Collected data
..............................

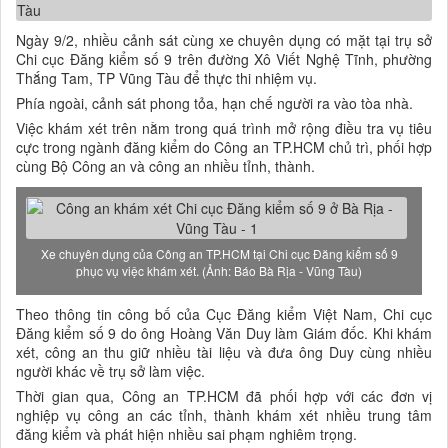
Ngày 9/2, nhiều cảnh sát cùng xe chuyên dụng có mặt tại trụ sở
Chi cục Đăng kiểm số 9 trên đường Xô Viết Nghệ Tĩnh, phường
Thắng Tam, TP Vũng Tàu để thực thi nhiệm vụ.
Phía ngoài, cảnh sát phong tỏa, hạn chế người ra vào tòa nhà.
Việc khám xét trên nằm trong quá trình mở rộng điều tra vụ tiêu
cực trong ngành đăng kiểm do Công an TP.HCM chủ trì, phối hợp
cùng Bộ Công an và công an nhiều tỉnh, thành.
Xe chuyên dụng của Công an TP.HCM tại Chi cục Đăng kiểm số 9
phục vụ việc khám xét. (Ảnh: Báo Bà Rịa - Vũng Tàu)
Theo thông tin công bố của Cục Đăng kiểm Việt Nam, Chi cục
Đăng kiểm số 9 do ông Hoàng Văn Duy làm Giám đốc. Khi khám
xét, công an thu giữ nhiều tài liệu và đưa ông Duy cùng nhiều
người khác về trụ sở làm việc.
Thời gian qua, Công an TP.HCM đã phối hợp với các đơn vị
nghiệp vụ công an các tỉnh, thành khám xét nhiều trung tâm
đăng kiểm và phát hiện nhiều sai phạm nghiêm trọng.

..............................

**EXERCISE REQUIREMENTS**
Among the records above, find each line holding "dụng" and list it.

**YOUR RESPONSE**
Ngày 9/2, nhiều cảnh sát cùng xe chuyên dụng có mặt tại trụ sở
Xe chuyên dụng của Công an TP.HCM tại Chi cục Đăng kiểm số 9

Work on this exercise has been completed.